Fume hoods are employed in laboratories and other locations where technicians work with materials that generate dangerous or noxious contaminants. Conventional fume hoods include an enclosed chamber in which work is performed. An access opening is provided in the front of the chamber through which a technician can perform work within the chamber. An exhaust system is configured to exhaust air and contaminants from the chamber to a location outside the fume hood. The exhaust system draws air flow through the access opening and out of the chamber.

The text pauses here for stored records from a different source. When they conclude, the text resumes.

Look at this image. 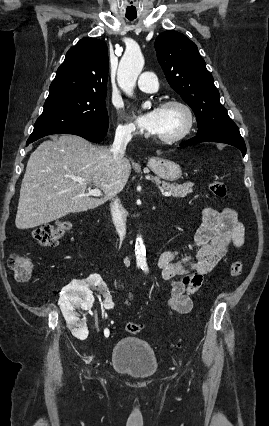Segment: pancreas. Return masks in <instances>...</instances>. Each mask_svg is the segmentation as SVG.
<instances>
[{"label": "pancreas", "mask_w": 269, "mask_h": 426, "mask_svg": "<svg viewBox=\"0 0 269 426\" xmlns=\"http://www.w3.org/2000/svg\"><path fill=\"white\" fill-rule=\"evenodd\" d=\"M154 180L156 183L161 184L162 188L166 191H169L172 193L173 197L179 198V197H185L187 194L193 192V183H186V184H171L167 182H161L158 177H154Z\"/></svg>", "instance_id": "obj_1"}]
</instances>
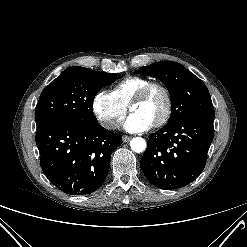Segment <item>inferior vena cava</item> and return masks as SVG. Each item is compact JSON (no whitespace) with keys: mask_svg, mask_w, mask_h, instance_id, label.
<instances>
[{"mask_svg":"<svg viewBox=\"0 0 247 247\" xmlns=\"http://www.w3.org/2000/svg\"><path fill=\"white\" fill-rule=\"evenodd\" d=\"M102 125L109 129H115L118 126L117 123L114 121H104L102 122Z\"/></svg>","mask_w":247,"mask_h":247,"instance_id":"inferior-vena-cava-1","label":"inferior vena cava"}]
</instances>
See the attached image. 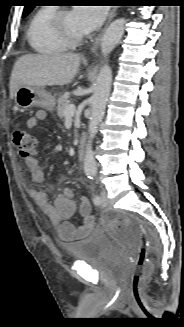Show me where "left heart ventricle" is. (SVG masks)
<instances>
[{"mask_svg":"<svg viewBox=\"0 0 184 327\" xmlns=\"http://www.w3.org/2000/svg\"><path fill=\"white\" fill-rule=\"evenodd\" d=\"M64 24L66 30L74 35V36H81L84 35L85 33L81 30L75 16L73 15V12L70 11L64 18Z\"/></svg>","mask_w":184,"mask_h":327,"instance_id":"1","label":"left heart ventricle"}]
</instances>
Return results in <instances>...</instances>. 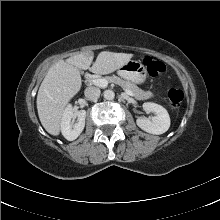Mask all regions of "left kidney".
Instances as JSON below:
<instances>
[{"label": "left kidney", "mask_w": 220, "mask_h": 220, "mask_svg": "<svg viewBox=\"0 0 220 220\" xmlns=\"http://www.w3.org/2000/svg\"><path fill=\"white\" fill-rule=\"evenodd\" d=\"M144 110L154 113V116L148 118H138L137 125L144 131L160 135L165 133L170 127V117L167 110L156 103L145 102L143 104Z\"/></svg>", "instance_id": "left-kidney-1"}]
</instances>
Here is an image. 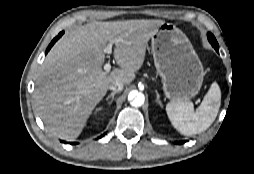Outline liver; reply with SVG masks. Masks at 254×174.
Returning a JSON list of instances; mask_svg holds the SVG:
<instances>
[{
  "label": "liver",
  "mask_w": 254,
  "mask_h": 174,
  "mask_svg": "<svg viewBox=\"0 0 254 174\" xmlns=\"http://www.w3.org/2000/svg\"><path fill=\"white\" fill-rule=\"evenodd\" d=\"M163 20L92 22L63 36L47 54L36 77L34 106L54 136L73 141L115 81L125 85L142 67L146 48ZM115 45L121 69L102 70L107 43Z\"/></svg>",
  "instance_id": "1"
}]
</instances>
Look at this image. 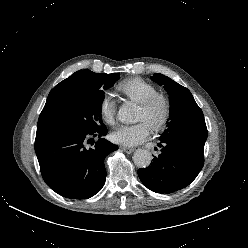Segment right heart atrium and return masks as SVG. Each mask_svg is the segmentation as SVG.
I'll list each match as a JSON object with an SVG mask.
<instances>
[{"mask_svg": "<svg viewBox=\"0 0 248 248\" xmlns=\"http://www.w3.org/2000/svg\"><path fill=\"white\" fill-rule=\"evenodd\" d=\"M99 112L103 121L109 125L115 123L116 102L110 94H105L99 104Z\"/></svg>", "mask_w": 248, "mask_h": 248, "instance_id": "right-heart-atrium-1", "label": "right heart atrium"}]
</instances>
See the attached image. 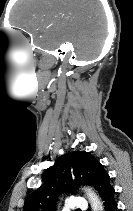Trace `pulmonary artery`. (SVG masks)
Returning <instances> with one entry per match:
<instances>
[{
	"label": "pulmonary artery",
	"mask_w": 133,
	"mask_h": 211,
	"mask_svg": "<svg viewBox=\"0 0 133 211\" xmlns=\"http://www.w3.org/2000/svg\"><path fill=\"white\" fill-rule=\"evenodd\" d=\"M71 207L73 209H78V210H85L87 208V202L84 198L82 197H75L72 200Z\"/></svg>",
	"instance_id": "1"
}]
</instances>
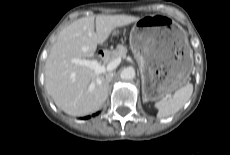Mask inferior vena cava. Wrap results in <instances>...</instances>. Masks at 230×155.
Listing matches in <instances>:
<instances>
[{"label":"inferior vena cava","mask_w":230,"mask_h":155,"mask_svg":"<svg viewBox=\"0 0 230 155\" xmlns=\"http://www.w3.org/2000/svg\"><path fill=\"white\" fill-rule=\"evenodd\" d=\"M112 78H113V73H107L106 74V80H107V82H110L111 80H112Z\"/></svg>","instance_id":"1"}]
</instances>
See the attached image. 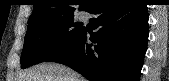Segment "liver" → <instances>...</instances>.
Here are the masks:
<instances>
[{"label":"liver","mask_w":169,"mask_h":81,"mask_svg":"<svg viewBox=\"0 0 169 81\" xmlns=\"http://www.w3.org/2000/svg\"><path fill=\"white\" fill-rule=\"evenodd\" d=\"M19 81H86L71 68L53 62L35 65L20 75Z\"/></svg>","instance_id":"6515ba94"}]
</instances>
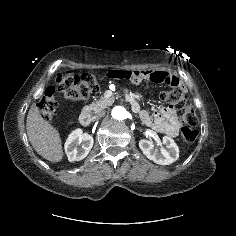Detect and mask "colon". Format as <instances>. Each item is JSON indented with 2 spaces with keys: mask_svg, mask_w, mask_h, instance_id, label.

This inward flow of air is intended to prevent contaminants from exiting the chamber through the access opening.
FIG. 1 illustrates a typical conventional fume hood 10. The illustrated fume hood 10 includes a cabinet 12 having a work chamber 14. The chamber 14 includes a flat bottom floor (surface) 16 on which work is performed within the chamber 14 and an access opening 18 at the front of the chamber 14. A sash 20 is mounted in the cabinet 12 for up and down movement in a vertical plane to open and close the access opening 18. The sash 20 is conventionally formed of transparent material, such as glass, to permit viewing of the chamber 14 therethrough.

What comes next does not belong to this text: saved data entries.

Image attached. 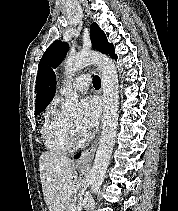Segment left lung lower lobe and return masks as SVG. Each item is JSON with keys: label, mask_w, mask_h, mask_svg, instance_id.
Returning a JSON list of instances; mask_svg holds the SVG:
<instances>
[{"label": "left lung lower lobe", "mask_w": 178, "mask_h": 211, "mask_svg": "<svg viewBox=\"0 0 178 211\" xmlns=\"http://www.w3.org/2000/svg\"><path fill=\"white\" fill-rule=\"evenodd\" d=\"M79 156H80V154H77V155L74 156V158H78Z\"/></svg>", "instance_id": "obj_1"}]
</instances>
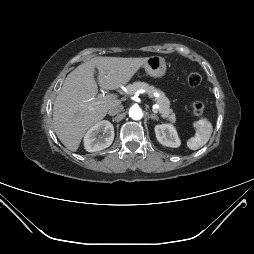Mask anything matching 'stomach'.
Instances as JSON below:
<instances>
[{
	"label": "stomach",
	"mask_w": 254,
	"mask_h": 254,
	"mask_svg": "<svg viewBox=\"0 0 254 254\" xmlns=\"http://www.w3.org/2000/svg\"><path fill=\"white\" fill-rule=\"evenodd\" d=\"M143 68L149 76L160 78L166 73V62L161 56H151L143 64Z\"/></svg>",
	"instance_id": "stomach-1"
}]
</instances>
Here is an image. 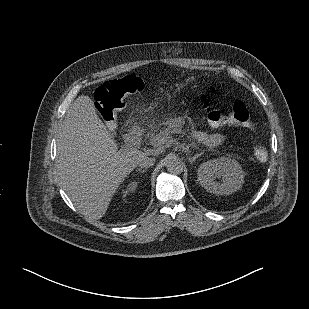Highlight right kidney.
Masks as SVG:
<instances>
[{
  "mask_svg": "<svg viewBox=\"0 0 309 309\" xmlns=\"http://www.w3.org/2000/svg\"><path fill=\"white\" fill-rule=\"evenodd\" d=\"M137 187V182H135V181H132V182H130L128 185H127V189H123V193H127L128 191H133V190H135V188Z\"/></svg>",
  "mask_w": 309,
  "mask_h": 309,
  "instance_id": "right-kidney-1",
  "label": "right kidney"
}]
</instances>
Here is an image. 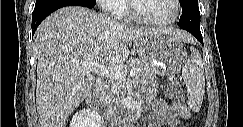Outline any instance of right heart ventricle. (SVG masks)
<instances>
[{"label": "right heart ventricle", "instance_id": "obj_1", "mask_svg": "<svg viewBox=\"0 0 243 127\" xmlns=\"http://www.w3.org/2000/svg\"><path fill=\"white\" fill-rule=\"evenodd\" d=\"M121 6H122V9H123L122 13L126 12L127 11L126 4L123 1L121 2Z\"/></svg>", "mask_w": 243, "mask_h": 127}]
</instances>
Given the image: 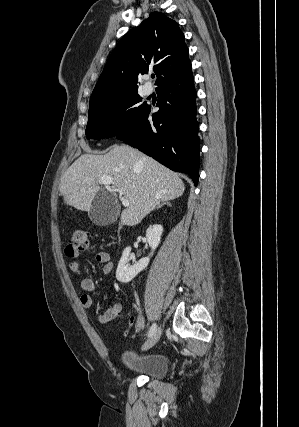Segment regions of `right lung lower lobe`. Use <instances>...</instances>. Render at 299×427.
Masks as SVG:
<instances>
[{"mask_svg":"<svg viewBox=\"0 0 299 427\" xmlns=\"http://www.w3.org/2000/svg\"><path fill=\"white\" fill-rule=\"evenodd\" d=\"M159 111L148 121L150 107L130 130L117 136L161 164L187 173L197 185L199 138L196 121V91L192 71L167 79L157 87Z\"/></svg>","mask_w":299,"mask_h":427,"instance_id":"obj_1","label":"right lung lower lobe"}]
</instances>
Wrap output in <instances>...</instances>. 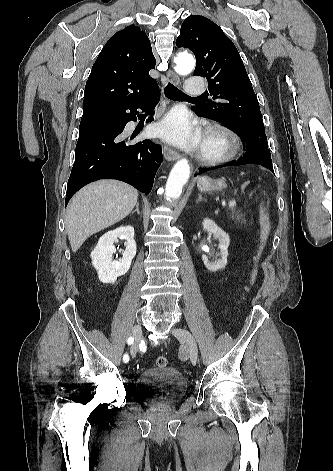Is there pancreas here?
<instances>
[{"instance_id":"pancreas-1","label":"pancreas","mask_w":333,"mask_h":471,"mask_svg":"<svg viewBox=\"0 0 333 471\" xmlns=\"http://www.w3.org/2000/svg\"><path fill=\"white\" fill-rule=\"evenodd\" d=\"M230 216L237 223H241V224L246 223L245 216L242 213L236 211L235 209H230Z\"/></svg>"}]
</instances>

In many instances an average face velocity of about 100 feet per minute or greater at the access opening of a fume hood is stipulated in order to prevent harmful contaminants from escaping the chamber through the access opening. Unfortunately, such an air velocity and resultant air volumes may result in the withdrawal of an equivalent amount of air from the room in which a fume hood is located. Since the supply air in most laboratories is heated and cooled and is 100% outdoor air, it is desirable to reduce the amount of conditioned air that is drawn through the fume hoods. It is estimated by some that the cost of moving conditioned air (i.e., heated and cooled air) drawn through a conventional fume hood may exceed $5,000 per year.